Hut site, Currach Gráige, Co. Kerry
Co. Kerry |
Settlement Sites
On the lower slopes of Ballydavid Head in County Kerry, the remains of a small early settlement have largely dissolved back into the hillside.
What survives is a confusion of collapsed stone, and yet within that confusion, if you look carefully, the logic of a community's domestic arrangement begins to reassert itself. Three hut-sites once stood here, enclosed within a cashel, which is a type of early Irish stone ringfort, its circular or oval enclosing wall providing both a boundary and a degree of shelter for the people and possibly the livestock within.

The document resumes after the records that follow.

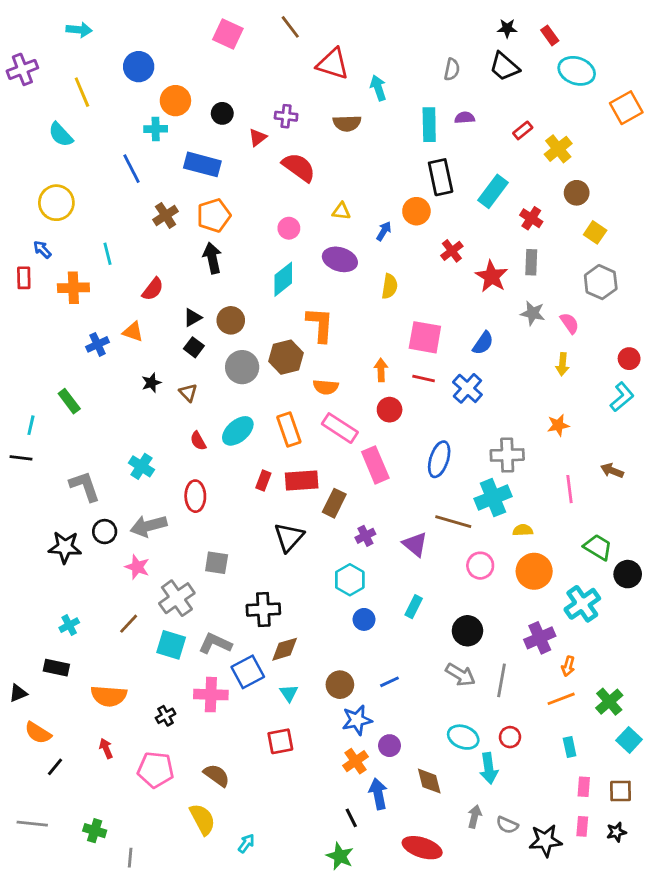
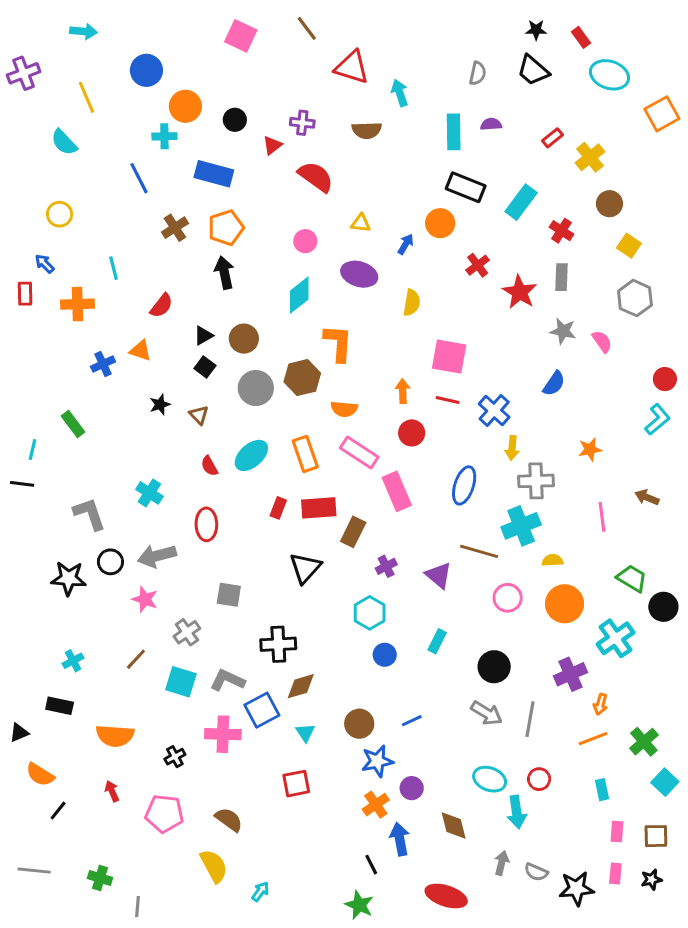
black rectangle: (441, 177) -> (466, 187), turned -56
yellow circle: (56, 203) -> (60, 214), size x0.7
blue semicircle: (483, 343) -> (554, 384), moved
yellow arrow: (562, 364) -> (512, 448), moved
gray cross: (177, 598) -> (187, 632), size x0.7

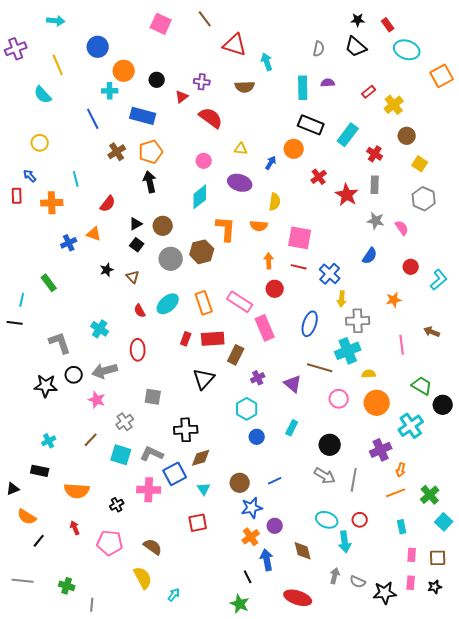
red circle: (665, 379) -> (411, 267), moved
orange semicircle: (344, 409) -> (259, 226), moved

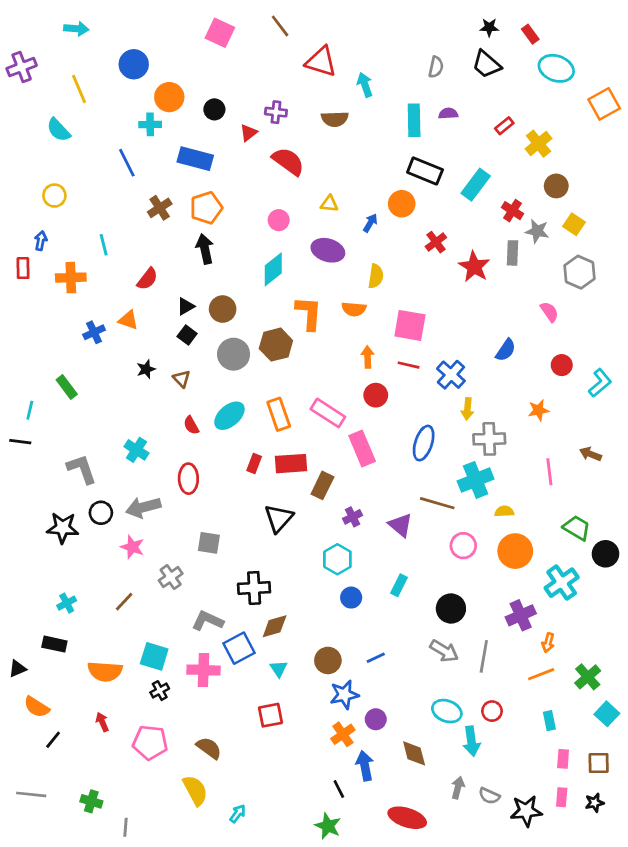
blue arrow: (30, 176) -> (41, 241), turned 56
gray star: (376, 221) -> (537, 231), moved
cyan square: (121, 455) -> (154, 656), moved

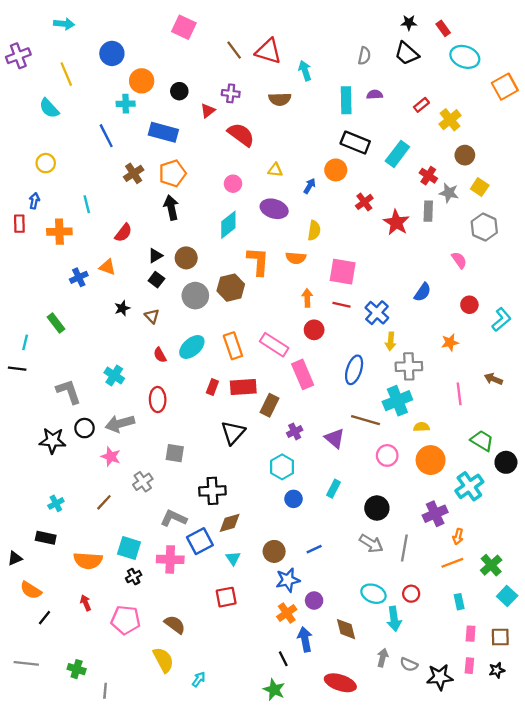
brown line: (280, 26) -> (234, 50), moved

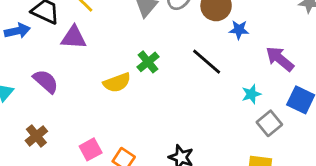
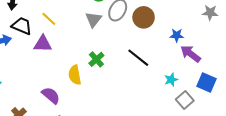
blue star: (239, 30) -> (177, 35), moved
purple semicircle: (46, 81) -> (51, 95), moved
yellow semicircle: (117, 83) -> (75, 75), turned 102

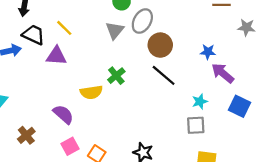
brown circle: (144, 17) -> (160, 45), moved
yellow semicircle: (75, 75) -> (91, 92), turned -90
gray square: (185, 100) -> (196, 125), moved, turned 36

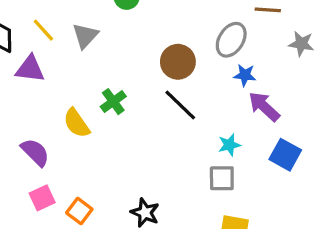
gray ellipse: (142, 21) -> (231, 40), moved
gray triangle: (115, 30) -> (85, 36), moved
yellow semicircle: (91, 92) -> (77, 123), turned 60

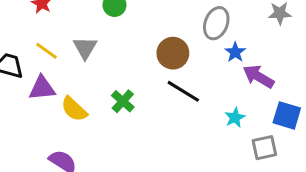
blue star: (245, 75) -> (235, 52), turned -30
yellow semicircle: (77, 123) -> (74, 109), moved
gray square: (222, 178) -> (264, 148), moved

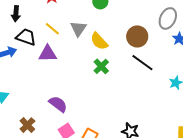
yellow semicircle: (74, 109) -> (99, 41), moved

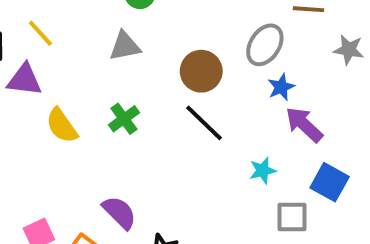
gray triangle: (78, 29) -> (125, 46), moved, turned 36
yellow semicircle: (99, 41) -> (62, 126), moved
purple semicircle: (58, 104) -> (119, 212), moved

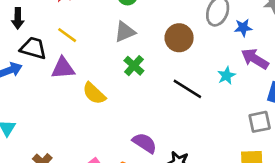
blue star: (281, 87) -> (243, 28), moved, turned 30
green cross: (124, 119) -> (134, 66), moved
black line: (204, 123) -> (187, 89), moved
cyan star: (263, 171) -> (226, 76), moved

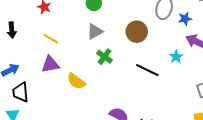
black trapezoid: (33, 48) -> (21, 92), moved, turned -105

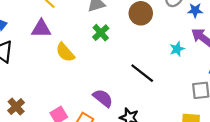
black line: (147, 70) -> (142, 73), moved

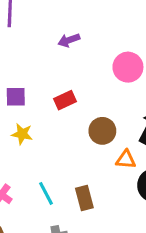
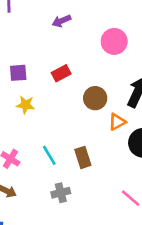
orange triangle: (126, 160) -> (117, 122), turned -30

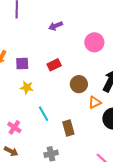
cyan line: (49, 155) -> (44, 114), moved

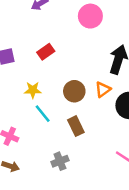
brown circle: (79, 84) -> (74, 91), moved
yellow star: (27, 88) -> (33, 90), moved

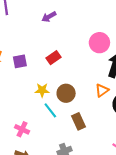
pink circle: (90, 16) -> (99, 43), moved
brown circle: (74, 91) -> (66, 93), moved

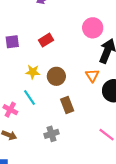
orange triangle: (102, 90) -> (92, 76), turned -32
cyan line: (50, 110) -> (29, 97), moved

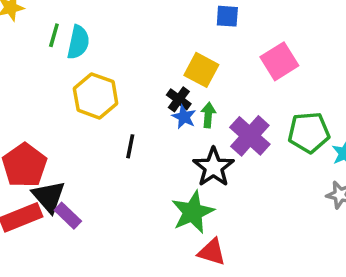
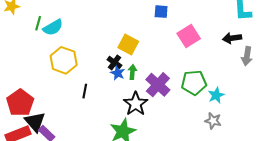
blue square: (227, 16) -> (161, 12), moved
cyan semicircle: (78, 42) -> (53, 27), turned 48
pink square: (279, 61) -> (189, 36), moved

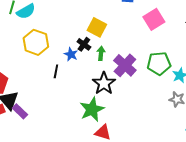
blue star: (118, 73) -> (71, 54), moved

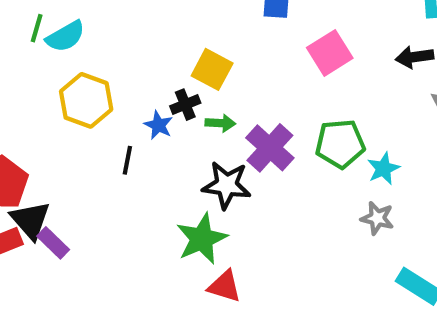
black cross: (84, 44) -> (185, 105), turned 32
green arrow: (101, 53) -> (220, 123), turned 88
black star: (104, 83) -> (227, 185), turned -30

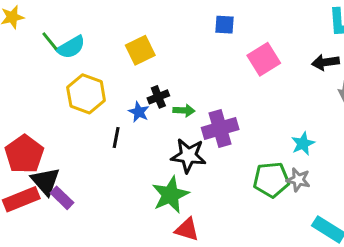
green line: (37, 28) -> (50, 41), turned -55
yellow square: (212, 69) -> (140, 50), moved, turned 36
green pentagon: (340, 144) -> (271, 180), moved
purple cross: (270, 148) -> (220, 129), turned 32

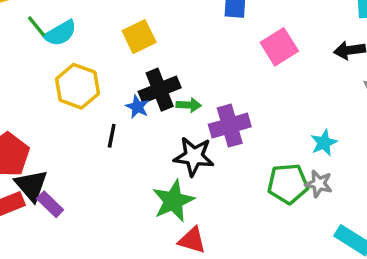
black cross: (158, 97) -> (160, 90), size x1.6

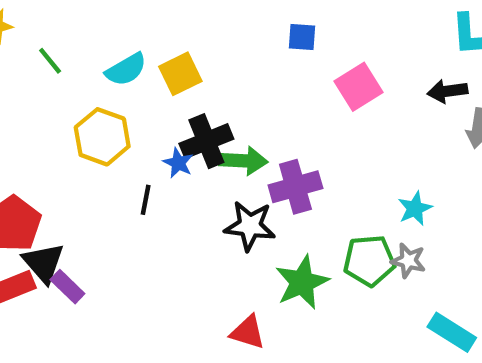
cyan semicircle: (60, 33) -> (126, 69), moved
green arrow: (189, 105) -> (243, 161), size x1.5
green star: (173, 201) -> (302, 282), moved

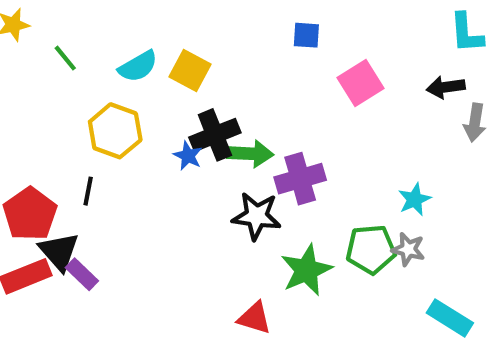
yellow square: (180, 74) -> (190, 71), turned -36
black line: (146, 200) -> (88, 191), moved

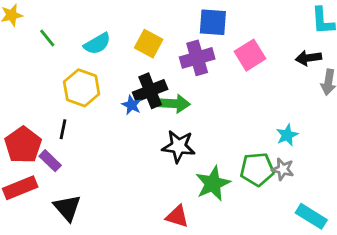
blue square: (306, 35) -> (213, 22), size x1.5
yellow square: (190, 71) -> (149, 44), moved
purple cross: (300, 179) -> (197, 58), moved
black triangle: (59, 251) -> (67, 208), moved
purple rectangle: (82, 274) -> (50, 161), moved

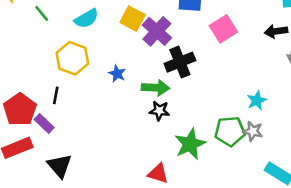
purple cross: (197, 58) -> (157, 31), moved, turned -32
black cross: (150, 91) -> (180, 62), moved
green arrow: (174, 104) -> (156, 88), moved
black star: (179, 146) -> (159, 111), size x0.7

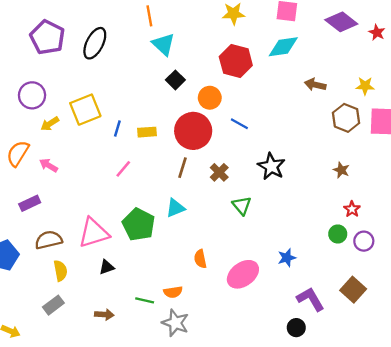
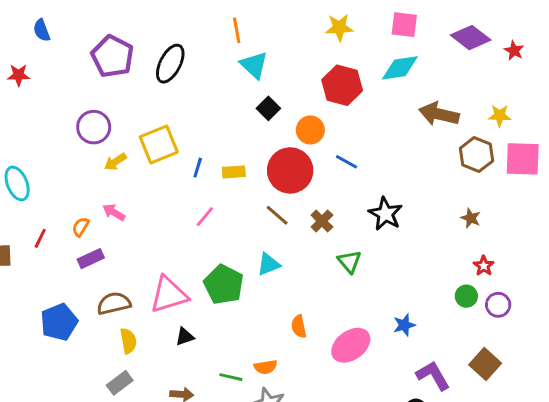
brown arrow: (315, 85) -> (439, 114), size x1.5
orange semicircle: (18, 153) -> (81, 227), moved, size x0.6
brown line: (183, 168) -> (277, 215), turned -66

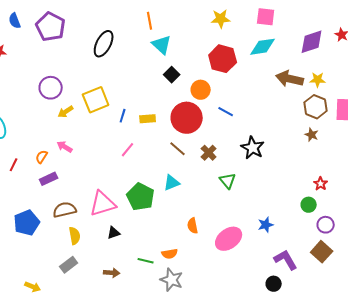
purple diamond: (471, 38) -> (312, 42), moved, turned -56
purple pentagon: (112, 56) -> (51, 27), moved
yellow star: (500, 116) -> (318, 80), moved
brown star: (471, 218) -> (312, 135), moved
purple circle: (498, 305) -> (326, 225), moved

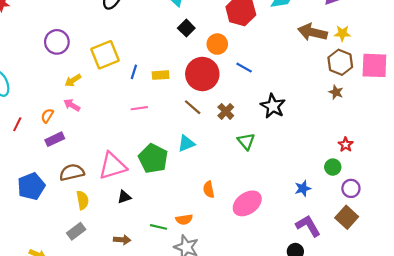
yellow arrow: (66, 112) -> (73, 80), moved
pink line: (128, 150) -> (139, 108), turned 42
blue star: (266, 225) -> (303, 188), moved

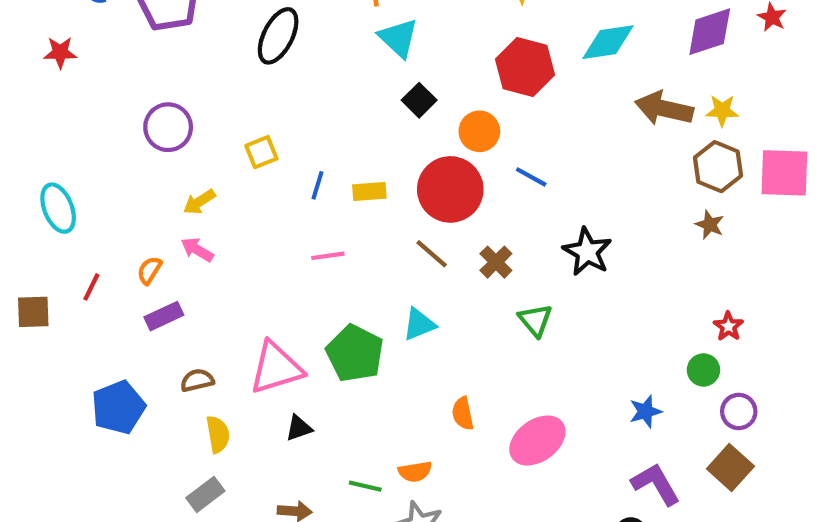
yellow square: (105, 55) -> (261, 152), size x0.6
brown semicircle: (72, 172) -> (197, 380), size x0.7

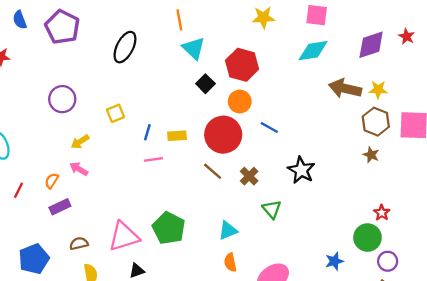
red hexagon: (525, 67) -> (242, 65), moved
pink line: (328, 256) -> (153, 159), moved
cyan triangle: (419, 324) -> (228, 230), moved
green circle: (703, 370) -> (368, 238), size x1.5

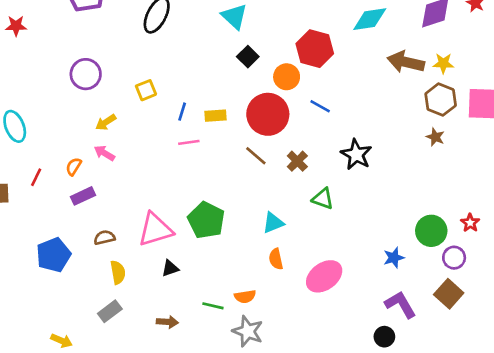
red hexagon: (242, 65) -> (315, 49), moved
green triangle: (272, 209) -> (323, 199), turned -30
red star: (382, 213) -> (470, 223), moved

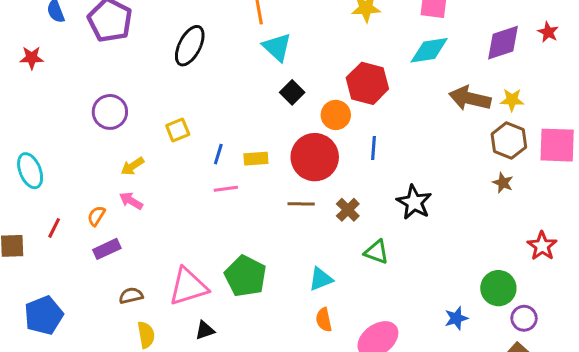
blue line: (320, 106) -> (373, 148), turned 65
brown line: (256, 156) -> (301, 204), turned -40
red star: (470, 223) -> (542, 246), moved, size x1.4
blue pentagon: (54, 255) -> (44, 315), moved

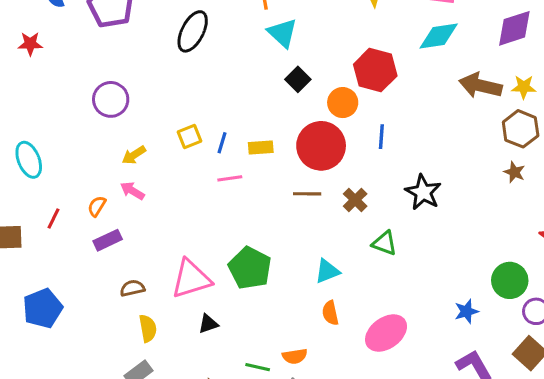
yellow square: (178, 130) -> (190, 137), moved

The site sits above Smerwick Harbour and the flat plain through which the Feohanagh river drains, a position that would have offered both outlook and access to productive lowland. The enclosing wall is now most legible along the western perimeter, where a low bank of small stones retains occasional stretches of original facing. Three hut-sites can be traced abutting the inner edge of that wall, a common arrangement in cashel settlements, where structures were built against the enclosure to make use of it as a shared rear wall. The largest of the three is circular, with an internal diameter of roughly five metres, placing it within the modest but functional range typical of early medieval domestic buildings in this part of Ireland. The other two are less clearly defined, their outlines absorbed into the general scatter. The site was recorded and described by J. Cuppage in the 1986 Dingle Peninsula archaeological survey, a foundational document for understanding the dense concentration of early monuments across the Corca Dhuibhne peninsula.